Welcome to Sunday Scribbles!
Today marks week 38 of the 52 week writing challenge!
The prompt for Sunday 24th September is ‘Hoard’:
This weeks attempt is based on a conversation I overheard from my neighbours garden, with added dragons because you can never have too many of those! Related very briefly to The Boy and the Dragon from a couple of weeks ago.
‘You’ve too much stuff dad,’ Lily complained, as she picked her way across the garden, which was littered with tools and boxes.
‘I have too much stuff?’ her father retorted with a wave of his arms. ‘Says she, with boxes and boxes of her old things in my garage!’
‘I’m… sorry?’ Lily replied, face furrowed in a frown. ‘You said I could leave it here when I moved out. Till I got sorted.’
‘That was nearly ten years ago, Lil,’ her father said, hands on hips and stare stern. ‘Now, what you going to do about it?’
‘Leave it there? My place is small, dad, especially with Sasha on the way,’ Lily replied. Her hand rubbed absently at her belly, and she smiled.
‘Well, I don’t have room for it. You’ll have to move it. Sort it, or I’ll bin it,’ her father insisted. He gestured towards the garage.
Lily frowned. ‘What’s brought this on?’
‘Nothin’. Just can’t have it no more. Need my space back.’
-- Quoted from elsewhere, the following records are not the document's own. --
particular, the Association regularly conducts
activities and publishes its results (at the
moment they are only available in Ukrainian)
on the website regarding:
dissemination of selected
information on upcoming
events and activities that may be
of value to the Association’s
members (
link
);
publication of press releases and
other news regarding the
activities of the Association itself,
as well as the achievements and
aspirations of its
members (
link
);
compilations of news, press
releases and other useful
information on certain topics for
‘Fine.’ Lily replied. She heaved a sigh and ran a hand through her hair. As she picked her way back across the minefield and into the house, she glanced over her shoulder. Her father was following her. He shoved her out of the way as she moved to open the garage door.
‘Don’t…’ he said, with a warning growl.
‘Don’t? You wanted me to move my stuff!’
‘Yeah, but there’s a knack to openin’ the door,’ her father insisted.
He motioned backwards and eased the door up. The contents behind creaked. Lily took a couple of steps back as a wave of brightly coloured balls cascaded out.
‘Balls,’ her father said, as the balls rolled into the street. ‘Now see what you made me do.’
The door creaked as he opened it completely, and Lily stepped inside. Fingers closed around a net, where a few balls remained.
‘Maybe if you hadn’t stored them right near the door, you wouldn’t have torn the net,’ Lily said.
‘Where else was I going to put them?’ her father replied.
‘Further inside…’ Lily suggested, and then tailed off as her head raised to regard the garage.
Boxes lined the walls, stuffed to the brim and stacked, squashed, around the garage. Sheets covered the far end, and Lily wrinkled her nose as she stepped inside.
‘What is all this stuff?’ Lily asked. Her hand trailed over one of the boxes, and she coughed as she dislodged a thick coat of dust.
Her father shrugged. ‘When you’ve lived long as I have, you accumulate things.’
Lily frowned and crossed her arms. ‘Which ones are mine then?’
‘Oh, they’ll be here somewhere,’ her father replied with a wave of his hand. ‘Probably at the bottom. Best start digging.’
‘Me?’ Lily asked. She stared at the boxes and motioned to her stomach. ‘I’m pregnant! You want em gone, you do the heavy lifting!’
Lily grabbed an upside down stool from beside the boxes, righted it, brushed it off, and sat, arms crossed. Her father heaved a sigh, but he moved to the far end of the garage and lifted down a couple of boxes. They scraped along the floor as he pushed them towards her.
‘See if you recognise anything then,’ he ordered.
Lily shrugged and pulled the first box closer. She covered her hand and coughed as she opened the lid.
‘Why keep a broken kettle?’ Lily asked, as she plucked a kettle with a large crack down the side from her fathers hoard.
Her father blinked and glanced at her. ‘For spares of course. The plug is still good.’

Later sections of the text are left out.